On Tuesday, Minnesota health officials said an audit found four private labs reported no lab results, which led to an additional 138 deaths being found. These were listed on death certificates, a health department spokesman said.

An audit in Indiana revealed 1,507 historical deaths, mostly from 2020, state authorities said in early February. Death certificates were used to verify those fatalities, a state health service spokeswoman said. Soon after, a problem with irreconcilable mortality data led the Ohio health department to discover 4,000 unreported Covid-19 deaths.

In Virginia, it was a system problem that recently led the state to add about 900 deaths. Officials there realized that the number of deaths they reported did not seem to follow a rise in the number of cases, and death certificates helped correct the error, said Lilian Peake, the Virginia state epidemiologist. “We realized something was wrong,” she said.

Monitoring of the US outbreak

Confirmed cases by state, ranked by last day count

Cases confirmed daily per 100,000 inhabitants

Note: Trend indicates whether a state has had an increase or decrease in the total number of cases in the last seven days compared to the previous seven days. Last updated

Sources: Johns Hopkins Center for Systems Science and Engineering; the Lancet; Associated Press; US census

These state fixes don’t fill major gaps in what researchers say is a significant under-figure of Covid-19 deaths. This is underscored by a wide gap between known Covid-19 deaths and excess deaths, or deaths above average in recent years.

According to public health experts, it was particularly likely in the beginning of the pandemic, when few tests were performed and doctors filling out death certificates were less familiar with the disease. They have also attributed some additional deaths to other issues, such as people avoiding hospitals during health emergencies.

“We’re a bit stuck with this under-reporting, especially at the start of the pandemic,” said Robert Anderson, chief of the mortality statistics division at the National Center for Health Statistics, which is part of the Centers for Disease Control and Prevention. .

Matching first-line surveillance data with death certificates can improve the data in both systems and can sometimes lead to rewritten certificates, said Mr. Anderson. But changing death certificates isn’t easy, he said. The person who completed the death certificate – often a doctor – must agree to change the certificate.

President Biden and Vice President Kamala Harris marked the loss of life from Covid-19 last month with a candlelit memorial and a moment of silence as the US death toll surpassed 500,000. The president called on Americans to remain vigilant. Photo: Jim Loscalzo / CNP via ZUMA

“We are seeing some deaths that were not previously Covid and were attributed to Covid when modified, but it is a relatively small number,” said Mr. Anderson.

At the very least, the major changes at the state level could cause temporary and artificial bulges in the data that Johns Hopkins and others knit together to show everyday trends.

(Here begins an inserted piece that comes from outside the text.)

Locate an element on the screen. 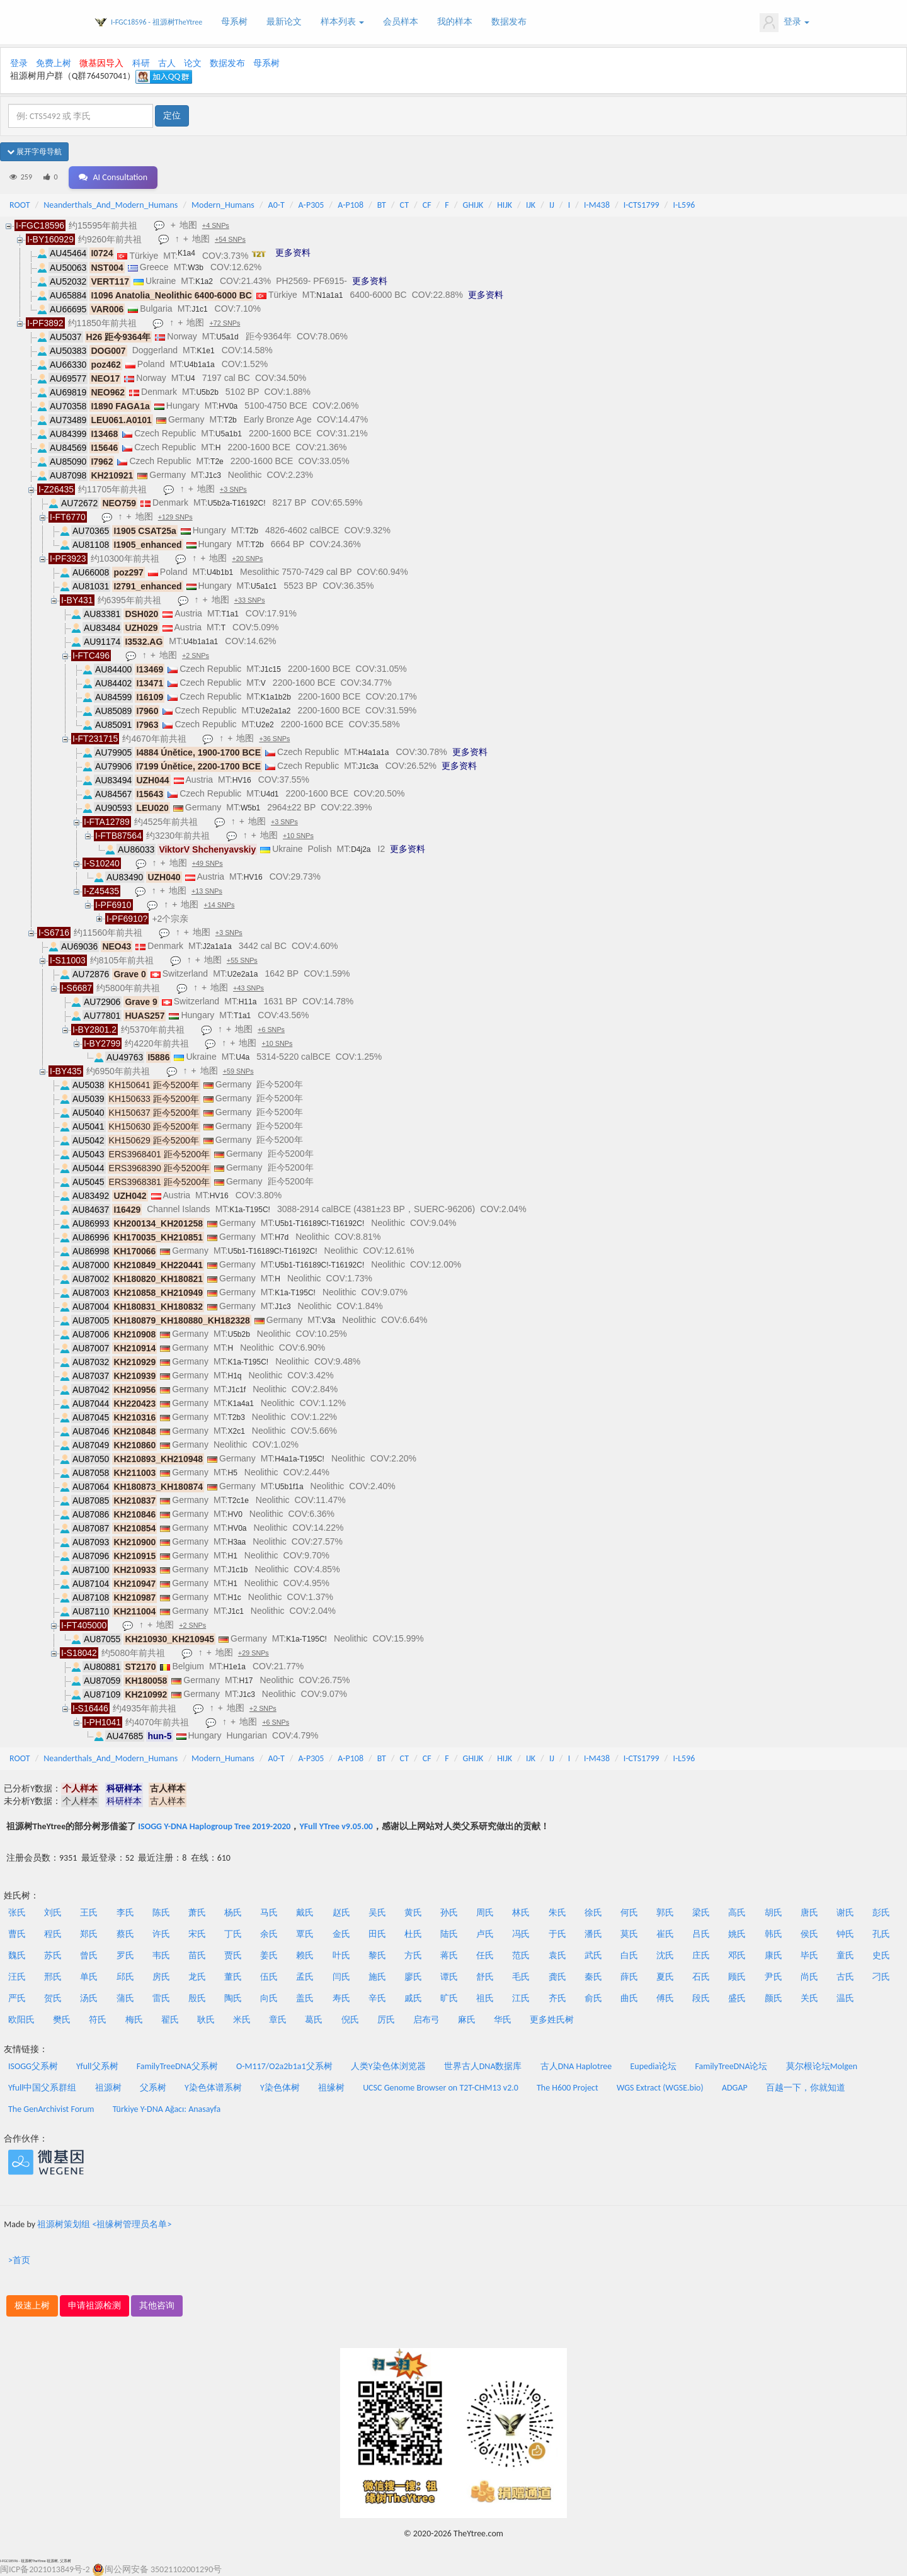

This happened briefly with the Indiana and Ohio mortality backlog, before being dated retroactively, which Johns Hopkins maintains and reflects in his archives where possible. There’s still an artificially large bulge with 469 deaths in Iowa on Dec. 11, conversely, from when that state changed the way it reports Covid-19 deaths.

“This is the challenge, and that’s why we need to work to improve our national surveillance,” said Jennifer Nuzzo, an epidemiologist and senior scholar at the Johns Hopkins Center for Health Security.